_REQUIRED ACTION_.
In the entries below, find the line with "See the attached image. Can" and the line with "See the attached image. Give". Print those two and everything between them exactly, and nothing else.

_DATA_.
------------------------------------

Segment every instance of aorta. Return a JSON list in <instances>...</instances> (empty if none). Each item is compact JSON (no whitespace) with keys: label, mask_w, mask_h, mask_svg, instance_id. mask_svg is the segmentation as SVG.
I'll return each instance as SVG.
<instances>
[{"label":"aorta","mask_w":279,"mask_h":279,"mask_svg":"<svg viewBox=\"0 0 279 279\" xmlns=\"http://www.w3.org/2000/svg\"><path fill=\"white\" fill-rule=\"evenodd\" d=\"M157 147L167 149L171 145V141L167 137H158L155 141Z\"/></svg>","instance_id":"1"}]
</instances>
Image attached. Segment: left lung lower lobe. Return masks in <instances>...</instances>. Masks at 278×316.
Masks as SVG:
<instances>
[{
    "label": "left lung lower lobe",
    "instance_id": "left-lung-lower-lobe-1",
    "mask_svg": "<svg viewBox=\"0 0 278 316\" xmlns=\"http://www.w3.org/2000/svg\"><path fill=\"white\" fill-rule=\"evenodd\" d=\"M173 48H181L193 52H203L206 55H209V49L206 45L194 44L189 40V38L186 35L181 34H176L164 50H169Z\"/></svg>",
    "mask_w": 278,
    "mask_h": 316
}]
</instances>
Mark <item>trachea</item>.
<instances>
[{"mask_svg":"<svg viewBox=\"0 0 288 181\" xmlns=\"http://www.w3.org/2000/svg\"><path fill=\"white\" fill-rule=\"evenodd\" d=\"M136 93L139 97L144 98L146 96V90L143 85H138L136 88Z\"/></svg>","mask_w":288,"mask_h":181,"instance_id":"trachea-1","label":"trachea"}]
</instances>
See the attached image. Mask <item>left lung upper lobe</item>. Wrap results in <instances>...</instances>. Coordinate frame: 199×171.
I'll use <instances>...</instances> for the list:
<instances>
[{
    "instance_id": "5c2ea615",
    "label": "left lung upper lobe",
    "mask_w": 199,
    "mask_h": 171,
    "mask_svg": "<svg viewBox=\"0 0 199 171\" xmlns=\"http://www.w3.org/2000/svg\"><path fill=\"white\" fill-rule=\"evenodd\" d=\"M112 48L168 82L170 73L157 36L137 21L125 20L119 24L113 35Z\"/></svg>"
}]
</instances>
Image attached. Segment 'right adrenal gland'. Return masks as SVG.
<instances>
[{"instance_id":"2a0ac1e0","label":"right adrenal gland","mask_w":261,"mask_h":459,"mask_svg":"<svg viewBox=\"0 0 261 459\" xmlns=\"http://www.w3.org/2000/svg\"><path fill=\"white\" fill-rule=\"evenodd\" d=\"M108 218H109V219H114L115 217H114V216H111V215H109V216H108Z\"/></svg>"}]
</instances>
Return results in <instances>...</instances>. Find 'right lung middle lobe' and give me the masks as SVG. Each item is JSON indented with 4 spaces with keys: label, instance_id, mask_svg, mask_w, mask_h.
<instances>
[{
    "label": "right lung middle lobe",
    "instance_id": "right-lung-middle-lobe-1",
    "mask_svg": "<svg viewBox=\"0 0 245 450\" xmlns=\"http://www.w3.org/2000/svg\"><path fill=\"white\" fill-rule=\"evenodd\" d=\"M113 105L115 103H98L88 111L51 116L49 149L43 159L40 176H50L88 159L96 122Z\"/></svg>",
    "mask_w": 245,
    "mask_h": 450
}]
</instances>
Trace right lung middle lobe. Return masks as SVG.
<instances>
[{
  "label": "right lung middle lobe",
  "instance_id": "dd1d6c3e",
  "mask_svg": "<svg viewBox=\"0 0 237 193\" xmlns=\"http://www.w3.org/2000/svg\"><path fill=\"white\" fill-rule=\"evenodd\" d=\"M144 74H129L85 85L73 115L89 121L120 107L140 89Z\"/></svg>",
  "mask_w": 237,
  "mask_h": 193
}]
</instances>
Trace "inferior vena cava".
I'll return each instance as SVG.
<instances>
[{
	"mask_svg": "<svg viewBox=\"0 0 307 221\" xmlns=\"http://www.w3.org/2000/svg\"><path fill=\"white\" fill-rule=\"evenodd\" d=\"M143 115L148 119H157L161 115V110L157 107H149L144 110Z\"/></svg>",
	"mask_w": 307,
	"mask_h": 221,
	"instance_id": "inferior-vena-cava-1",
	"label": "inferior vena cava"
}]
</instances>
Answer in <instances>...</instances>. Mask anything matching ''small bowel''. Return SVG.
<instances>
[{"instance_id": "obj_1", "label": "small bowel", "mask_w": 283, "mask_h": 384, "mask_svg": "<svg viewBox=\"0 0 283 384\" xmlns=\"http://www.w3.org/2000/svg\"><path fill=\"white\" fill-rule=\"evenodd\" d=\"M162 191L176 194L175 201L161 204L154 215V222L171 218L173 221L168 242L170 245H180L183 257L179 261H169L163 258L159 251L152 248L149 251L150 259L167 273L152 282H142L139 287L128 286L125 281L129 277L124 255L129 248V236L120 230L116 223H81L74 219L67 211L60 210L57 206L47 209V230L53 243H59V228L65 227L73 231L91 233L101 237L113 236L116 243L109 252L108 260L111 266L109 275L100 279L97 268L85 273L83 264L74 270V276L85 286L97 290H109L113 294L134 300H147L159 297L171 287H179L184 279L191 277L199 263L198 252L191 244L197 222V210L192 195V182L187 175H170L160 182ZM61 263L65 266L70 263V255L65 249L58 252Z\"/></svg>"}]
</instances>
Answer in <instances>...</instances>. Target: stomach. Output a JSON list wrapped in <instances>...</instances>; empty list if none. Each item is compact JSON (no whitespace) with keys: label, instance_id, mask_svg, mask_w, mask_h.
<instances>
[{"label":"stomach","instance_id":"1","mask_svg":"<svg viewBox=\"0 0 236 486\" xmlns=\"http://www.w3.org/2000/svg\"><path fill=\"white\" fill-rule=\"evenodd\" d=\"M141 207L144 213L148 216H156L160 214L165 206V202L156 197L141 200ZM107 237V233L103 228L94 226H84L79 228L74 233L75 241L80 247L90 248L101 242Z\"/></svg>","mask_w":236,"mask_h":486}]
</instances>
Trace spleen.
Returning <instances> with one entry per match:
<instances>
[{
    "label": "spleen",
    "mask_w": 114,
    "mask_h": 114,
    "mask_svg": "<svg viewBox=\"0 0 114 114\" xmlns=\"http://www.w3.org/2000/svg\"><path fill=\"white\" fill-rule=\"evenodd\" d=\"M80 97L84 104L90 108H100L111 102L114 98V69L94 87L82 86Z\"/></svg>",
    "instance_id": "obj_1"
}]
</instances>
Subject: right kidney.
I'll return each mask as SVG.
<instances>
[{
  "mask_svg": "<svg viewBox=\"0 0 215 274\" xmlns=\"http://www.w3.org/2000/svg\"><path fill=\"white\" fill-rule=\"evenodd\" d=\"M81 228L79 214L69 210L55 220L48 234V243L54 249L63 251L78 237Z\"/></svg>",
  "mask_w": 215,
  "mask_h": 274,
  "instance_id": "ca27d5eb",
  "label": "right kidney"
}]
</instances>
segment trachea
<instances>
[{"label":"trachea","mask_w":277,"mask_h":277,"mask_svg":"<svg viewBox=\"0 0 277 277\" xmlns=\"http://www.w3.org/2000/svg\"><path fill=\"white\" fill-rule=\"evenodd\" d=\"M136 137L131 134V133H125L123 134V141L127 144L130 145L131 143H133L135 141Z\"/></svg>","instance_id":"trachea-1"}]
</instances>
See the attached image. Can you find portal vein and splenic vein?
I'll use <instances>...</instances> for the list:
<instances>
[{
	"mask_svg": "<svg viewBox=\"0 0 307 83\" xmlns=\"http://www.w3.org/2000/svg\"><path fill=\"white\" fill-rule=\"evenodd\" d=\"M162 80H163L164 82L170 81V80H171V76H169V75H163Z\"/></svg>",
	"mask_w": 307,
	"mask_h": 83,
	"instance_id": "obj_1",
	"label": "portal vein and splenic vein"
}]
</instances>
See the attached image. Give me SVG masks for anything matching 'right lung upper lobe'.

------------------------------------

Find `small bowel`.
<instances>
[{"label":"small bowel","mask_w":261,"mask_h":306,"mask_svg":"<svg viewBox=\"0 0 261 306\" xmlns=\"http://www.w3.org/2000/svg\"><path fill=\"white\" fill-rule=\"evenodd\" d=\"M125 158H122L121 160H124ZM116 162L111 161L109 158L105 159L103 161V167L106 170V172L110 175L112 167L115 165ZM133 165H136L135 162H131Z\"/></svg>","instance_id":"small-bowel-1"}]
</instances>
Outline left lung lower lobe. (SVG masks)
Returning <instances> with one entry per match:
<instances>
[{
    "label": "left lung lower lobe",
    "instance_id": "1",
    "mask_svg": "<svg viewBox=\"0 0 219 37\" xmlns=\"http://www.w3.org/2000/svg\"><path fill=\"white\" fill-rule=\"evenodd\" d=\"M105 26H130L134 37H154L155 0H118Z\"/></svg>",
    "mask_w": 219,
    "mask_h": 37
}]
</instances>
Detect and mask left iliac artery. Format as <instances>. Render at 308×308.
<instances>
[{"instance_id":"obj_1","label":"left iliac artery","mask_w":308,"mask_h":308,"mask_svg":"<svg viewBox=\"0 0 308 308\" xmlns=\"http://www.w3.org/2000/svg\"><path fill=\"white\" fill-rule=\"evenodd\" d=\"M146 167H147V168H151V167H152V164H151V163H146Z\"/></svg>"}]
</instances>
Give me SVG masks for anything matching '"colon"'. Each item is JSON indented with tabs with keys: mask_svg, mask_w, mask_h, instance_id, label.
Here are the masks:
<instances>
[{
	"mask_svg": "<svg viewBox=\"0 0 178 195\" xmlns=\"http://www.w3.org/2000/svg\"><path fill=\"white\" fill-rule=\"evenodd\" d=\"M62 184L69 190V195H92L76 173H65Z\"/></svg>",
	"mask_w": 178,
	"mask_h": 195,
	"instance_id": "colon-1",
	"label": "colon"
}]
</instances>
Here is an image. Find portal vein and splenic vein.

------------------------------------

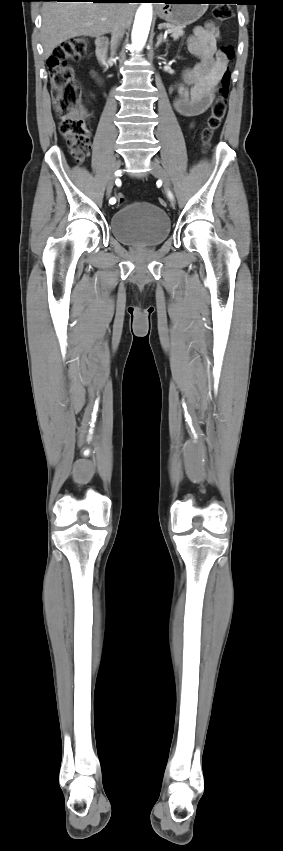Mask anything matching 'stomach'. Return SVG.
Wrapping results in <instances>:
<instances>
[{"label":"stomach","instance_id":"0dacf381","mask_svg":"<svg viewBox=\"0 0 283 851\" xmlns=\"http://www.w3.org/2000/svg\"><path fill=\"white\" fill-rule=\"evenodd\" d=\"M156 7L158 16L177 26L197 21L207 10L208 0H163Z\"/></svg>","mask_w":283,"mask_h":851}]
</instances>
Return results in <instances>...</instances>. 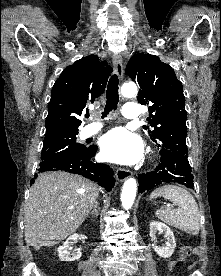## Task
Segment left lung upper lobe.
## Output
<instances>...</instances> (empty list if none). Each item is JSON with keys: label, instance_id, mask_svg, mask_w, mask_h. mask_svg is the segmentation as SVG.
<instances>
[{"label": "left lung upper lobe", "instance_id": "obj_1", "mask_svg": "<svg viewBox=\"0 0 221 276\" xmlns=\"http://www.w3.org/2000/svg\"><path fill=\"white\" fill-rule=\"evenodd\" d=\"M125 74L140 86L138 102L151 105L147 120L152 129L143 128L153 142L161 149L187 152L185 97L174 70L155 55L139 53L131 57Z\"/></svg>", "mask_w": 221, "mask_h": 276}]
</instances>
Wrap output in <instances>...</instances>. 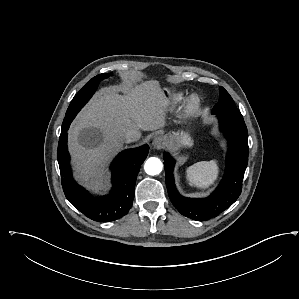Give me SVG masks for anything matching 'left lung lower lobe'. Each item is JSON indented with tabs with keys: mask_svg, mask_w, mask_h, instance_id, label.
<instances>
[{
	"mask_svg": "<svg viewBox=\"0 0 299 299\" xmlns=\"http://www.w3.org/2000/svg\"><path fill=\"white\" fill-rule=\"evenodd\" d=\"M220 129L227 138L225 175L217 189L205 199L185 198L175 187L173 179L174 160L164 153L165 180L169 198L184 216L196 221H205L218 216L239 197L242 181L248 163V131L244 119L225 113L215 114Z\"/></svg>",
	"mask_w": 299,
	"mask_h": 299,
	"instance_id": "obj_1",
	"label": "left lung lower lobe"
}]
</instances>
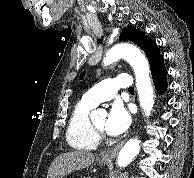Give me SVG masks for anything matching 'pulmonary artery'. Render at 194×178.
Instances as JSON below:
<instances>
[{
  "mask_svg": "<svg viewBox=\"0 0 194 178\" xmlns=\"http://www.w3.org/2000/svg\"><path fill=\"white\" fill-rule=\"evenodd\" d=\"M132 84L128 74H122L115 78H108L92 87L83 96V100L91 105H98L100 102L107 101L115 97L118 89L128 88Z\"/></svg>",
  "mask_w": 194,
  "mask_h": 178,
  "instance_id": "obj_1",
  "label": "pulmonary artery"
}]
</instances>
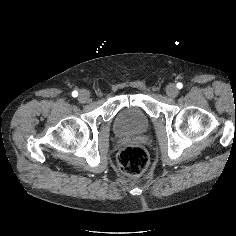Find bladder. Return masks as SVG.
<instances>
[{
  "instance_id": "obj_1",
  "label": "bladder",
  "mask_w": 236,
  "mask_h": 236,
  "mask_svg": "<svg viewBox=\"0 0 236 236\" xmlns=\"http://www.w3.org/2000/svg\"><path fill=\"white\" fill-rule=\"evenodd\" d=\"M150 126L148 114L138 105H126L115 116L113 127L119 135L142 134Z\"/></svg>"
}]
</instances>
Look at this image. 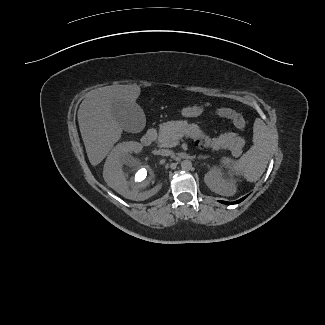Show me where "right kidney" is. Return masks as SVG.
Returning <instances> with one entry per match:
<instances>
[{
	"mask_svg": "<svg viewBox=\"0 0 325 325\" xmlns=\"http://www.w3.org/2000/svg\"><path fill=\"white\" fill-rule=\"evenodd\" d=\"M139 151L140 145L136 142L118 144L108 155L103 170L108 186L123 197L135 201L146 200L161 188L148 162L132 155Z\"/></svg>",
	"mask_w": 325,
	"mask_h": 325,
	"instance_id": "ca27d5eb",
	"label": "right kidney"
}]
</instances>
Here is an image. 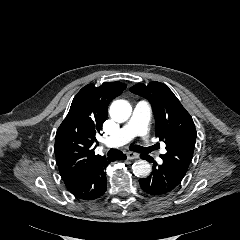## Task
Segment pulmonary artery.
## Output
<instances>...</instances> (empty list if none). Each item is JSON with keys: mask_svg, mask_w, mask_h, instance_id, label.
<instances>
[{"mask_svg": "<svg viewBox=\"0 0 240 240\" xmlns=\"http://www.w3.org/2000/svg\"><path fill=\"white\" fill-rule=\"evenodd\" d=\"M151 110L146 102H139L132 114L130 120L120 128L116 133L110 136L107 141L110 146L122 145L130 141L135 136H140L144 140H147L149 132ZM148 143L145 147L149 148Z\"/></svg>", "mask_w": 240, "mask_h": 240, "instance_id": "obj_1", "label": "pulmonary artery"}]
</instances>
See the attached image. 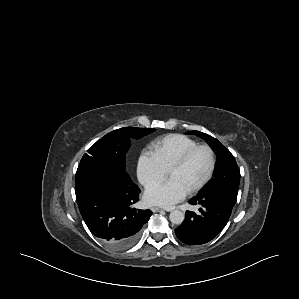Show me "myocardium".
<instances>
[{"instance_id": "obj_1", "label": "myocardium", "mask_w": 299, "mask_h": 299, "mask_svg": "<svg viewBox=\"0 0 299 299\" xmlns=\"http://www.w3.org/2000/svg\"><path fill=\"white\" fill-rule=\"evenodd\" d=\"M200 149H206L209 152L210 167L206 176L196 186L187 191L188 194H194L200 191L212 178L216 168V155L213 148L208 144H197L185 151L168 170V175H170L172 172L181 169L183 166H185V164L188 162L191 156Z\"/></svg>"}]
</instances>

------------------------------------

_ANSWER FOR THIS EXERCISE_.
See the attached image. Can you find portal vein and splenic vein?
I'll use <instances>...</instances> for the list:
<instances>
[{
	"mask_svg": "<svg viewBox=\"0 0 307 83\" xmlns=\"http://www.w3.org/2000/svg\"><path fill=\"white\" fill-rule=\"evenodd\" d=\"M162 80H163L164 82L170 81V80H171V76H169V75H163Z\"/></svg>",
	"mask_w": 307,
	"mask_h": 83,
	"instance_id": "obj_1",
	"label": "portal vein and splenic vein"
}]
</instances>
See the attached image. Give me SVG masks for anything matching 'right lung upper lobe'.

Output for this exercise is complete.